Estimated due date

How to calculate the probable date of birth

Pregnancy: Many ways to calculate this important day

How can a doctor know the likely delivery date so quickly and accurately? Most people have asked this at one time or another. Most doctors do this with the help of a formula or technology. The truth is that there are many ways to calculate the probable delivery date. Their methods can be computer applications, which include nine months from the day of their last period, to a series of traditional media.
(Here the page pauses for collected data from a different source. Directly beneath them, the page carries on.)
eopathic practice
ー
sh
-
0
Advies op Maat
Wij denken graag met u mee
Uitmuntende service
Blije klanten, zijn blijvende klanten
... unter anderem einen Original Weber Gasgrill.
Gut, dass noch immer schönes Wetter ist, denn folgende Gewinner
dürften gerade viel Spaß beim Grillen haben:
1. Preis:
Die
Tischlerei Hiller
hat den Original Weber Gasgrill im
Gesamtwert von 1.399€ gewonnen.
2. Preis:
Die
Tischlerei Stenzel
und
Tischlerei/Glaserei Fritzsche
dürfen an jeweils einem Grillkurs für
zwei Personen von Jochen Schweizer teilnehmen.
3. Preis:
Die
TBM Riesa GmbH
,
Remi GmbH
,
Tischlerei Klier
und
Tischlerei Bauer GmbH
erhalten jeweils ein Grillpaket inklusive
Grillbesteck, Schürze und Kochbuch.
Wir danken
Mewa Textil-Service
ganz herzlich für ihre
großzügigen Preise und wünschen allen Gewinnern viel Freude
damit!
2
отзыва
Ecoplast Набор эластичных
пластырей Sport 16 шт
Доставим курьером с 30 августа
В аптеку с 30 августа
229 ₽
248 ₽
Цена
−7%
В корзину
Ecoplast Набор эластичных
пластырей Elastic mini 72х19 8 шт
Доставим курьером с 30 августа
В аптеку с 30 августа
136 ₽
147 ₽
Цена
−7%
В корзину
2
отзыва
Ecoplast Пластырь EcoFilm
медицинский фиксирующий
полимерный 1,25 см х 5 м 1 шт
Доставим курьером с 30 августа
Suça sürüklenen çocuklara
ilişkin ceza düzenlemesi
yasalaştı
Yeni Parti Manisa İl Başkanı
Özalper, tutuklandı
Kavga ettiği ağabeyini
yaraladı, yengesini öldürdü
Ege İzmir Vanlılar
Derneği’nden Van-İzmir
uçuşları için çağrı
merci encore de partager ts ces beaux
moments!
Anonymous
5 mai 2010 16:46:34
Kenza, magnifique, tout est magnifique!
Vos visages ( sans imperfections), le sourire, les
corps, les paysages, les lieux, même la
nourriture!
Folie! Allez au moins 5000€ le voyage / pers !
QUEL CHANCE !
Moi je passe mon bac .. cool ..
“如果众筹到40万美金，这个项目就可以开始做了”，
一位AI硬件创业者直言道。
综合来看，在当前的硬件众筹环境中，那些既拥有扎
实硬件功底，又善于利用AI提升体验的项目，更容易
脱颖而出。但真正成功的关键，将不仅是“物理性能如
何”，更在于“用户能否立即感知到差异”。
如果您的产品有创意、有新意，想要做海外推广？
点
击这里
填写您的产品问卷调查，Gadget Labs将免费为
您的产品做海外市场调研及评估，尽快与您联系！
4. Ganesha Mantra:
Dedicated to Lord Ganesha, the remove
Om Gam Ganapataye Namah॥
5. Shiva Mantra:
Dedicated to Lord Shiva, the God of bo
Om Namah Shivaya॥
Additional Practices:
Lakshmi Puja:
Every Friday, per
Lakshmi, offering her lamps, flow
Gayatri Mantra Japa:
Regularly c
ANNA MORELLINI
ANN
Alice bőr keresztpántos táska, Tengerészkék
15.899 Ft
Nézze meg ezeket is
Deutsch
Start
The only common factor is that they are all entirely accurate.

How are the nine months calculated?

Nowadays, the formula most used to calculate the probable date of childbirth is to add the nine months from the beginning of the last period and then subtract two weeks. More straightforwardly, estimating the possible delivery date can be calculated by adding 40 weeks from the first day of the last menstrual period, then subtracting 14 days from this date. This formula is known as the UPM (last menstrual period).

Another straightforward method that has been used to calculate the possible date of delivery is the Naegle formula. You need to know the first day of the last menstrual period in many recipes. To determine the date of birth with this formula, add nine months and seven days, equivalent to 280 days. Remember that the delivery will not be given the exact day; it may be a few days before or later.

Modern medicine often uses technology to calculate a probable delivery date, which usually hits 98 percent of cases. This implies the use of ultrasound.

In general, with all the methods currently used to calculate the probable delivery date, you can know the exact date of birth of a baby. Although it is not always accurate, today, it is pretty accurate. Remember that for centuries many have had similar accuracy in the probable date of birth.